How big does the gold set need to be?

50 to 80 cases is the working range. Smaller and the kappa estimate is too noisy to act on. Bigger and the regrade cost starts crowding out other engineering work. The right number is wherever you can afford to re-grade end-to-end every two weeks without it becoming an annoying chore. If it becomes an annoying chore the regrade gets skipped and the gate becomes theater.

Why pin to a snapshot string instead of a model alias?

Because aliases change underneath you. 'gpt-4.1' on April 1st and 'gpt-4.1' on April 28th can be different model snapshots if the vendor rotated. The shift is real and it is enough to move per-slice scores by 2 to 5 points. Pinning to gpt-4.1-2025-04-14 means the bake-off is comparing the same instrument across runs. When the vendor publishes a new snapshot, you opt into it deliberately by changing the pin in the trust card and re-running gate 1 to confirm the new snapshot still grades like the old one.

What does CONDITIONAL PASS mean and is it ever ok to ship on it?

CONDITIONAL PASS means one slice failed the trust gates while others passed. The bake-off result is allowed to drive a swap on the slices where the trust gates passed, and is blocked on the slices where they failed. The most common shape is a hybrid deployment: ship the new model for long-context flows where gates 1, 2, and 3 are all green, keep the incumbent for high-stakes flows where gate 2 flagged. The shipping owner signs off on the carve-out explicitly. CONDITIONAL PASS is never an excuse to ship the failed slice; it is a way to take wins where the trust is real.

How does this differ from the bake-off methodology pages already online?

The pages that currently rank teach you how to construct slices, how to write rubrics, how to pick a judge. They assume the eval set, once built, is the ground truth. This guide treats the eval set as a measurement instrument that itself needs a calibration check before its verdict on a model swap is taken seriously. The trust card is the calibration artifact. Without it the bake-off result is a number whose error bar is unknown.

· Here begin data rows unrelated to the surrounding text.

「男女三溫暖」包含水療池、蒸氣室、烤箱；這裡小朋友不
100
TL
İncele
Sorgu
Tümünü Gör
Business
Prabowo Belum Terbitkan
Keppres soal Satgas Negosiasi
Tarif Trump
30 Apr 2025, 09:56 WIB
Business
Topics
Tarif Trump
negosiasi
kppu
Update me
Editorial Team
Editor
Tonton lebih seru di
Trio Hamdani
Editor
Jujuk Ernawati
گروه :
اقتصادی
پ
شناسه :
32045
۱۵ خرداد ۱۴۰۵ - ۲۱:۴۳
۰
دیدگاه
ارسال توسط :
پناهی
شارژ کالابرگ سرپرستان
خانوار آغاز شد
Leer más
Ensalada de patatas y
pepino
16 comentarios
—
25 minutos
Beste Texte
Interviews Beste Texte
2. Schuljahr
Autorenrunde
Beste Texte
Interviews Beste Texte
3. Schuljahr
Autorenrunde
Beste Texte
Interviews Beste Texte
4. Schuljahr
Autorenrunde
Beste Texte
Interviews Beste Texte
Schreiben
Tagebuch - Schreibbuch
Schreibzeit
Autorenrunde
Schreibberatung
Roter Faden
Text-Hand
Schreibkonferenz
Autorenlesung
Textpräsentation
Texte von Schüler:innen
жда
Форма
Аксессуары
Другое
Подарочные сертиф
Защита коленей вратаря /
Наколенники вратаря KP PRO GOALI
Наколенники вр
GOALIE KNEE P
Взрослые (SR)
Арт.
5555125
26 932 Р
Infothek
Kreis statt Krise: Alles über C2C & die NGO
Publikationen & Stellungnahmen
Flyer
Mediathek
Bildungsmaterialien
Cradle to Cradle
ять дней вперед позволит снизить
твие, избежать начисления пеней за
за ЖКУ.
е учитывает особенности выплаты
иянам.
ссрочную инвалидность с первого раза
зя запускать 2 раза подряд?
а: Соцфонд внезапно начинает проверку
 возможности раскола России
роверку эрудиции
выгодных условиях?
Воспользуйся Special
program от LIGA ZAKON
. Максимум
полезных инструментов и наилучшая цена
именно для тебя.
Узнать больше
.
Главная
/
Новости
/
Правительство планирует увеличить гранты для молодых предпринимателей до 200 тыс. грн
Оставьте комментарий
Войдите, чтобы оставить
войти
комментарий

Where does fde10x fit on this?

We are an embedded ML engineering studio. Senior engineers go inside your repo for two to six weeks to build the eval set, the trust card, and the bake-off harness, then leave the harness and the runbook with you on week 6. The trust card is part of the leave-behind IP: it lives in your repo, regenerates from one command, and the engineer who built it is named in the document. We are model vendor neutral, so the candidate set on the trust card can include any combination of Anthropic, OpenAI, Bedrock, Vertex, Azure OpenAI, or open-weight models. There is no platform license and no vendor-attached runtime.

Smallest version I can ship next week without an embed?

Three things. First, hand-grade 50 production traces against the rubric you would use for a bake-off; this is your gold set. Second, run the same judge over the same 50 cases and compute Cohen's kappa; if it is below 0.85, fix the rubric until it is not. Third, write a one-page markdown file in your repo with the kappa number, the judge snapshot, the eval set commit SHA, and your candidate models with their snapshot strings, and require it to be signed before any model swap. That single page is the smallest viable trust card. The Spearman gate can be added in week two once you have a trace pipeline running.